Exercise instructions: The records should be written out in full, with nothing altered.

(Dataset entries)
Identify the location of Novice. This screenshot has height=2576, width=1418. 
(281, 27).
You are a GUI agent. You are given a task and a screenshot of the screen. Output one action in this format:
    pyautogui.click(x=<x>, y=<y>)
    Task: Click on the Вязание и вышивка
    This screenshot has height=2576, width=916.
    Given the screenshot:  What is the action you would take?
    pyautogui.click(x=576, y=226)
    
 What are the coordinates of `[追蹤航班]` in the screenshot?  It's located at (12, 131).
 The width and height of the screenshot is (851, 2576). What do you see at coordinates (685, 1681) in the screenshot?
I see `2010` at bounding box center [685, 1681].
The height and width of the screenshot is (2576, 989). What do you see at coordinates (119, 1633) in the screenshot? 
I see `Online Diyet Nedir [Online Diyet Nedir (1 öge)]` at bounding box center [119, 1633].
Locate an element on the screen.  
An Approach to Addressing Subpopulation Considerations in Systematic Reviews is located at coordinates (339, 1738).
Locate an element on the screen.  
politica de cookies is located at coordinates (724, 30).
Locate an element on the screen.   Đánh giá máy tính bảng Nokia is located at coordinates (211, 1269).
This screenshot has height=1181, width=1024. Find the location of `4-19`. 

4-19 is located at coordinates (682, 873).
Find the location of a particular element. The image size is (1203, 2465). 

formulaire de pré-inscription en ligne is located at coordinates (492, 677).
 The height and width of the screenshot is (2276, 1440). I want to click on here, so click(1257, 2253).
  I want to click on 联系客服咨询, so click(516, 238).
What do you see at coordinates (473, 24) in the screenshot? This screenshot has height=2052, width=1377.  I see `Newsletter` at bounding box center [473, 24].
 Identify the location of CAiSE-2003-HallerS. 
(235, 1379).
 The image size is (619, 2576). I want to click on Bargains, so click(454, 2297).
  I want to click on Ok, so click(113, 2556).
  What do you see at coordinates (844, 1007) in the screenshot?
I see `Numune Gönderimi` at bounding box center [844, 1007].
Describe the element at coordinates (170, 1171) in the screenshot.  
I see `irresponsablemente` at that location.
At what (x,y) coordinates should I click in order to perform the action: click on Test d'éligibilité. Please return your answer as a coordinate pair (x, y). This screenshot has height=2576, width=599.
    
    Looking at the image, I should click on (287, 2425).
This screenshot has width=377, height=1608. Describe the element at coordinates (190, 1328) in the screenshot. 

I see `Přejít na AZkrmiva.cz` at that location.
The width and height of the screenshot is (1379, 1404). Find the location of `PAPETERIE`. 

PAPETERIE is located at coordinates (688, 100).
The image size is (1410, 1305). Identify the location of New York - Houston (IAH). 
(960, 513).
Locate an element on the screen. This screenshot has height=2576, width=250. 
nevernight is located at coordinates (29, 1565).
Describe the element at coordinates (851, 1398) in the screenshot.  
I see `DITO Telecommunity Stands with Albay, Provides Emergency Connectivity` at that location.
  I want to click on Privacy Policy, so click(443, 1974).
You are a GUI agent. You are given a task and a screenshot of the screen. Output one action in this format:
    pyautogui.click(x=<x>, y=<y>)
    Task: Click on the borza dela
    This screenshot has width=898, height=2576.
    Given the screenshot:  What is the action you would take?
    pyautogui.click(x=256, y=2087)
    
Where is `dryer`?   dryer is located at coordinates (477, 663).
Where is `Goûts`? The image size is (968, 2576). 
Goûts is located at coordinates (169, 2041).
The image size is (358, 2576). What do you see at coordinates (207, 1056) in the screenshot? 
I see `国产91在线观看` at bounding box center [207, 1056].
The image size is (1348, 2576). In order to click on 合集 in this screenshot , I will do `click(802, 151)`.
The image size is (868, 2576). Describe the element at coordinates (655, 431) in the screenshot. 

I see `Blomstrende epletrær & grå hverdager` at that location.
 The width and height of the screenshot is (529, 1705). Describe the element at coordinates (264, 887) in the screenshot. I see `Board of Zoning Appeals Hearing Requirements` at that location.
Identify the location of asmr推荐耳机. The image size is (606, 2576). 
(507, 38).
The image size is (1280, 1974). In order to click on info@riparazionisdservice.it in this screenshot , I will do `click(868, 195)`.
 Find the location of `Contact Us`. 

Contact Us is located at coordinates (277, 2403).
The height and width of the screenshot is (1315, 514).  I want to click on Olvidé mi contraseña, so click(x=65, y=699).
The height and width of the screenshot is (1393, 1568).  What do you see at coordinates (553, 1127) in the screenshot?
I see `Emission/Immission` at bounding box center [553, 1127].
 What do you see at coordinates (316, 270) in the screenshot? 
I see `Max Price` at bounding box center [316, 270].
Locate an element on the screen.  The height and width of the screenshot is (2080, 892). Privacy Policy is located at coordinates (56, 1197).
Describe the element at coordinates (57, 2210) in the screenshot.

Completed task:
Identify the location of Novice. This screenshot has height=2576, width=1418. 
(281, 27).
You are a GUI agent. You are given a task and a screenshot of the screen. Output one action in this format:
    pyautogui.click(x=<x>, y=<y>)
    Task: Click on the Вязание и вышивка
    This screenshot has height=2576, width=916.
    Given the screenshot:  What is the action you would take?
    pyautogui.click(x=576, y=226)
    
 What are the coordinates of `[追蹤航班]` in the screenshot?  It's located at (12, 131).
 The width and height of the screenshot is (851, 2576). What do you see at coordinates (685, 1681) in the screenshot?
I see `2010` at bounding box center [685, 1681].
The height and width of the screenshot is (2576, 989). What do you see at coordinates (119, 1633) in the screenshot? 
I see `Online Diyet Nedir [Online Diyet Nedir (1 öge)]` at bounding box center [119, 1633].
Locate an element on the screen.  
An Approach to Addressing Subpopulation Considerations in Systematic Reviews is located at coordinates (339, 1738).
Locate an element on the screen.  
politica de cookies is located at coordinates (724, 30).
Locate an element on the screen.   Đánh giá máy tính bảng Nokia is located at coordinates (211, 1269).
This screenshot has height=1181, width=1024. Find the location of `4-19`. 

4-19 is located at coordinates (682, 873).
Find the location of a particular element. The image size is (1203, 2465). 

formulaire de pré-inscription en ligne is located at coordinates (492, 677).
 The height and width of the screenshot is (2276, 1440). I want to click on here, so click(1257, 2253).
  I want to click on 联系客服咨询, so click(516, 238).
What do you see at coordinates (473, 24) in the screenshot? This screenshot has height=2052, width=1377.  I see `Newsletter` at bounding box center [473, 24].
 Identify the location of CAiSE-2003-HallerS. 
(235, 1379).
 The image size is (619, 2576). I want to click on Bargains, so click(454, 2297).
  I want to click on Ok, so click(113, 2556).
  What do you see at coordinates (844, 1007) in the screenshot?
I see `Numune Gönderimi` at bounding box center [844, 1007].
Describe the element at coordinates (170, 1171) in the screenshot.  
I see `irresponsablemente` at that location.
At what (x,y) coordinates should I click in order to perform the action: click on Test d'éligibilité. Please return your answer as a coordinate pair (x, y). This screenshot has height=2576, width=599.
    
    Looking at the image, I should click on (287, 2425).
This screenshot has width=377, height=1608. Describe the element at coordinates (190, 1328) in the screenshot. 

I see `Přejít na AZkrmiva.cz` at that location.
The width and height of the screenshot is (1379, 1404). Find the location of `PAPETERIE`. 

PAPETERIE is located at coordinates (688, 100).
The image size is (1410, 1305). Identify the location of New York - Houston (IAH). 
(960, 513).
Locate an element on the screen. This screenshot has height=2576, width=250. 
nevernight is located at coordinates (29, 1565).
Describe the element at coordinates (851, 1398) in the screenshot.  
I see `DITO Telecommunity Stands with Albay, Provides Emergency Connectivity` at that location.
  I want to click on Privacy Policy, so click(443, 1974).
You are a GUI agent. You are given a task and a screenshot of the screen. Output one action in this format:
    pyautogui.click(x=<x>, y=<y>)
    Task: Click on the borza dela
    This screenshot has width=898, height=2576.
    Given the screenshot:  What is the action you would take?
    pyautogui.click(x=256, y=2087)
    
Where is `dryer`?   dryer is located at coordinates (477, 663).
Where is `Goûts`? The image size is (968, 2576). 
Goûts is located at coordinates (169, 2041).
The image size is (358, 2576). What do you see at coordinates (207, 1056) in the screenshot? 
I see `国产91在线观看` at bounding box center [207, 1056].
The image size is (1348, 2576). In order to click on 合集 in this screenshot , I will do `click(802, 151)`.
The image size is (868, 2576). Describe the element at coordinates (655, 431) in the screenshot. 

I see `Blomstrende epletrær & grå hverdager` at that location.
 The width and height of the screenshot is (529, 1705). Describe the element at coordinates (264, 887) in the screenshot. I see `Board of Zoning Appeals Hearing Requirements` at that location.
Identify the location of asmr推荐耳机. The image size is (606, 2576). 
(507, 38).
The image size is (1280, 1974). In order to click on info@riparazionisdservice.it in this screenshot , I will do `click(868, 195)`.
 Find the location of `Contact Us`. 

Contact Us is located at coordinates (277, 2403).
The height and width of the screenshot is (1315, 514).  I want to click on Olvidé mi contraseña, so click(x=65, y=699).
The height and width of the screenshot is (1393, 1568).  What do you see at coordinates (553, 1127) in the screenshot?
I see `Emission/Immission` at bounding box center [553, 1127].
 What do you see at coordinates (316, 270) in the screenshot? 
I see `Max Price` at bounding box center [316, 270].
Locate an element on the screen.  The height and width of the screenshot is (2080, 892). Privacy Policy is located at coordinates (56, 1197).
Describe the element at coordinates (57, 2210) in the screenshot.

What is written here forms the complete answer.